Infine, in che senso allora questa nuova cultura della valutazione sta delineando un abuso di potere? Molti hanno dimenticato che la parola “statistica” deriva da “scienza dello Stato”. Fu il cuore dell’ansia di rinnovamento centralistico di Napoleone Bonaparte e da sempre non è solo uno strumento analitico, ma tende a svolgere una funzione normativa, perché costringe il misurato ad adeguarsi al sistema di misura. Le rilevazioni valutative modellano l’evoluzione della persona in direzioni attese dal sistema. Si tratta di una forma incruenta di violenza, che induce a vivere in un panopticon psicologico. Bentham indicava con quel termine l’ipotesi di una struttura carceraria con una torre al centro e un punto d’osservazione capace di raggiungere con lo sguardo qualunque cella. In tal modo, il detenuto si sarebbe sentito sotto osservazione in ogni momento, e avrebbe così auto-disciplinato il proprio comportamento.

Oggi, addirittura, chiediamo di essere osservati, esigiamo da soli la nostra sistematica contabilizzazione, divenendo sempre più dipendenti dal “numero” di visitatori sulle nostre pagine web, il “numero” di like, e ogni altra forma di ponderazione quantitativa. Osserviamo il curriculum vitae di un qualsiasi giovane lavoratore.
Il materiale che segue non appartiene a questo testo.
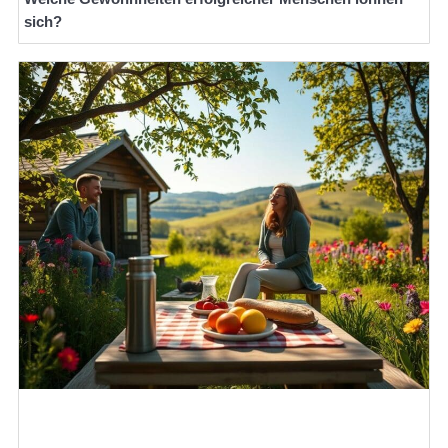
sich?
Dovrebbe raccontare una storia formativa e professionale, e invece è un susseguirsi di tabelle con esiti di valutazioni e certificazioni, a dimostrazione del “potere crescente di questa identificazione tra l’individuo e le sue valutazioni” (p. 108).

Fa bene qui l’autrice a recuperare Marcuse: “la riduzione della vita all’economia diventa quindi un vero modo di essere e di pensare. Un modo di essere che svuota gli individui della loro interiorità, in quanto consiste nell’adottare i comportamenti “giusti”, acquisire le abilità “giuste”, investire nei capitali “giusti”: insomma, nell’adattarsi” (p. 106), cioè adeguarsi a standard predefiniti. E in questa definizione degli standard, insiste una vocazione più o meno consapevolmente totalitaria.

In fondo la valutazione così come oggi la si intende è una sorta di razionalizzazione ideologica di determinate forme di dominio, che – vivendo noi in una società democratica – non possono affermarsi senza soddisfare il desiderio popolare di una giustificazione plausibile, e che trova la sua forza nella sua finta oggettività e neutralità, apparentemente garantita dal dato numerico.

Solo nell’ultimo capitolo, l’autrice vede il limite di un discorso troppo radicale, e si rende conto che non è possibile retrocedere alla “vecchia” idea di valutazione o all’educazione disciplinare autoritaria del passato, né rinunziare del tutto a pratiche di monitoraggio.

Ma è altrettanto difficile immaginare vie d’uscita o modelli alternativi. Del Rey invoca un nuovo umanesimo, ma non è cosa semplice. Ciononostante, se ne avverte un gran bisogno.